[Numpy-discussion] Record arrays

Fri Jun 27 01:10:18 EDT 2008

On Thu, Jun 26, 2008 at 1:25 PM, Robert Kern <robert.kern at gmail.com> wrote:

> One downside of this is that the attribute access feature slows down
> all field accesses, even the r['foo'] form, because it sticks a bunch
> of pure Python code in the middle. Much code won't notice this, but if
> you end up having to iterate over an array of records (as I have),
> this will be a hotspot for you.

I wonder if it wouldn't be useful for *all* numpy arrays to have a .f
attribute that would provide attribute access to fields for complex
dtypes:

In [13]: r['foo']
Out[13]: array([1, 1, 1])

In [14]: r.f.foo
-> Hypothetically, same as [13] above

This object would be in general an empty namespace, thus avoiding the
potential for collisions that recarrays have, could normalize field
names to be valid python identifiers (spaces to _, etc) and could
provide name TAB completion.

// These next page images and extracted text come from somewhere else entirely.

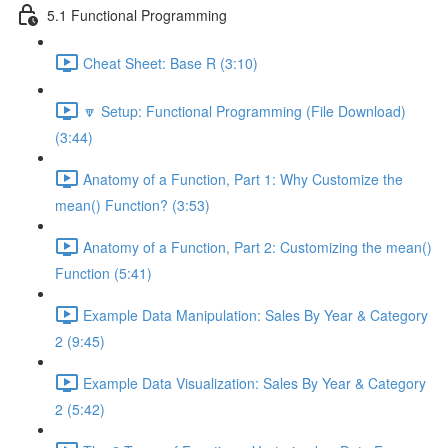
5.1 Functional Programming
Cheat Sheet: Base R (3:10)
🔽 Setup: Functional Programming (File Download)
(3:44)
Anatomy of a Function, Part 1: Why Customize the
mean() Function? (3:53)
Anatomy of a Function, Part 2: Customizing the mean()
Function (5:41)
Example Data Manipulation: Sales By Year & Category
2 (9:45)
Example Data Visualization: Sales By Year & Category
2 (5:42)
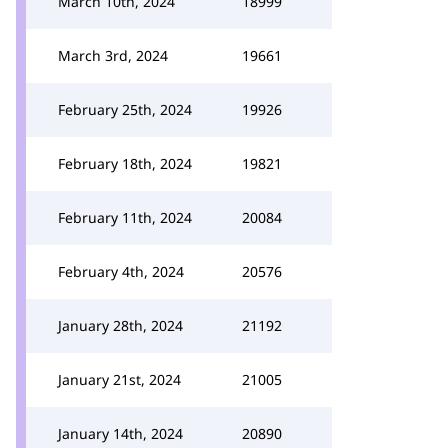
March 10th, 2024
18999
March 3rd, 2024
19661
February 25th, 2024
19926
February 18th, 2024
19821
February 11th, 2024
20084
February 4th, 2024
20576
January 28th, 2024
21192
January 21st, 2024
21005
January 14th, 2024
20890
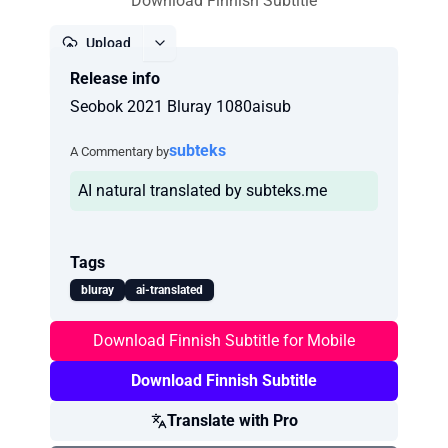
Download Finnish Subtitle
Upload
Release info
Report
Seobok 2021 Bluray 1080aisub
subteks
A Commentary by
AI natural translated by subteks.me
Tags
bluray
ai-translated
Download Finnish Subtitle for Mobile
Download Finnish Subtitle
Translate with Pro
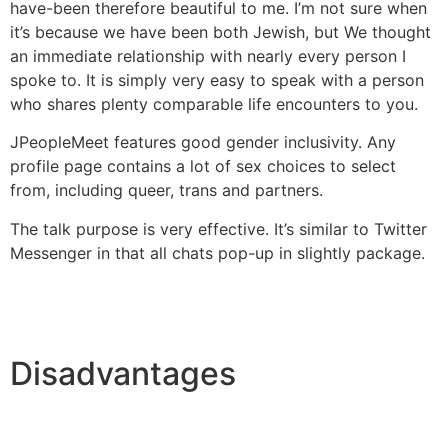
have-been therefore beautiful to me. I’m not sure when
it’s because we have been both Jewish, but We thought
an immediate relationship with nearly every person I
spoke to. It is simply very easy to speak with a person
who shares plenty comparable life encounters to you.
JPeopleMeet features good gender inclusivity. Any
profile page contains a lot of sex choices to select
from, including queer, trans and partners.
The talk purpose is very effective. It’s similar to Twitter
Messenger in that all chats pop-up in slightly package.
Disadvantages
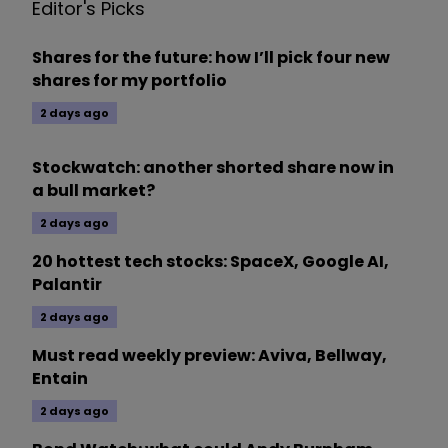
Editor's Picks
Shares for the future: how I’ll pick four new
shares for my portfolio
2 days ago
Stockwatch: another shorted share now in
a bull market?
2 days ago
20 hottest tech stocks: SpaceX, Google AI,
Palantir
2 days ago
Must read weekly preview: Aviva, Bellway,
Entain
2 days ago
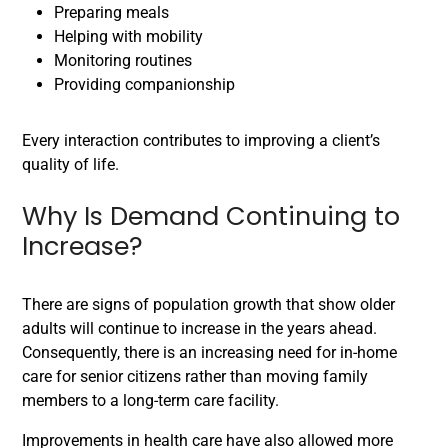
Preparing meals
Helping with mobility
Monitoring routines
Providing companionship
Every interaction contributes to improving a client’s
quality of life.
Why Is Demand Continuing to
Increase?
There are signs of population growth that show older
adults will continue to increase in the years ahead.
Consequently, there is an increasing need for in-home
care for senior citizens rather than moving family
members to a long-term care facility.
Improvements in health care have also allowed more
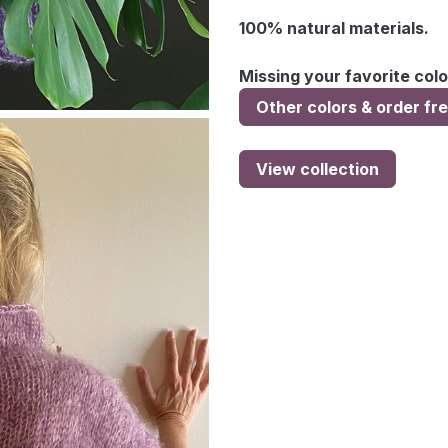
100% natural materials.
Missing your favorite colo
Other colors & order fr
View collection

Since the .f object would be a *separate*
object, the main array wouldn't need to have complex python code in
the fast path and there would be no speed penalty for other uses of
the top level object.

I've never quite liked recarrays because of the fact that they blend
the named fields with the main namespace, and because they don't tab
complete.  I'd happily pay the price of accessing a sub-object for a
cleaner and more useful access to fields (I could always do xf=x.f if
I am really going to use the field object a lot).

Just an idea, perhaps it's already been shut down in the past.

Cheers,

f